Author's Note: I'm venturing into a new fandom with this story, so please be kind. :) Also, this fic will contain spoilers for Man of Steel; you have been warned.

A quick comment on timing within this fic: In the movie, Martha is picking tomatoes (a warm-weather vegetable) in the backyard and Clark is casually watching football when Zod makes his initial transmission, which puts the timing anywhere from mid-August to late October. Judging by how green the corn on their farm is, I leaned toward the earlier part of that time window. In the final scene, Lombard tries to court Lois with court-side tickets. (Ha!) Basketball is played throughout the winter months, of course, but "March madness" is a very real ailment. ;) That, taken together with the fact that Clark is riding a bike at the beginning of the scene at the Daily Planet, makes me think that Clark got hired on at the Planet in March sometime. So the movie builds in a gap of time between the battle and the Planet that's between 5-8 months long and in this story, I take advantage of that time period. :)

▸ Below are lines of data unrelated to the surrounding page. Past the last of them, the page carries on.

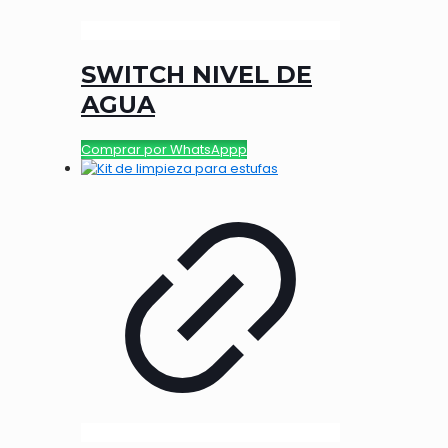
SWITCH NIVEL DE
AGUA
Comprar por WhatsAppp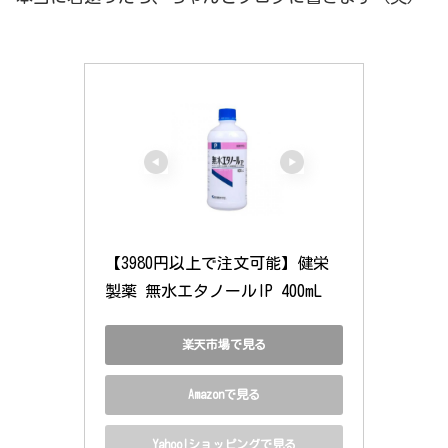
【3980円以上で注文可能】健栄
製薬 無水エタノールIP 400mL
楽天市場で見る
Amazonで見る
Yahoo!ショッピングで見る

Lois sat cross-legged on her living-room floor with her laptop on her coffee table, finishing up one of the hardest stories she'd ever written. Some other stories had been intellectually hard because she didn't have all the pieces yet that she needed to solve the puzzle. Others were emotionally hard, when she had to write about the horrors of war or when kids were hurt or killed. This time, though, it was hard because she knew far, far too much. It was an odd mental exercise for her, censoring her own writing like this. Some paragraphs had literally gone through a dozen drafts.

At least she had a handle for Clark now that she could use publicly, even if it was more of a description than a name: Superman. In this raw, slippery prose she was telling as much of his story as she could without hurting the man who, the last time she was alone with him, clung to her waist like a frightened child. Even now she smiled sadly at the memory. For all his strength, she had seen far more of death and horror than he had before the last twenty-four hours. In this, she was stronger, and the realization had sparked something profound in her. He - the man who saved the world, the one who could fly, who could tear steel like tin foil - he needed her. It was a responsibility she didn't take lightly, one that surpassed every other obligation and goal she'd had before walking into that space ship in Canada. Clark needed her, and she would be there for him in any way she could.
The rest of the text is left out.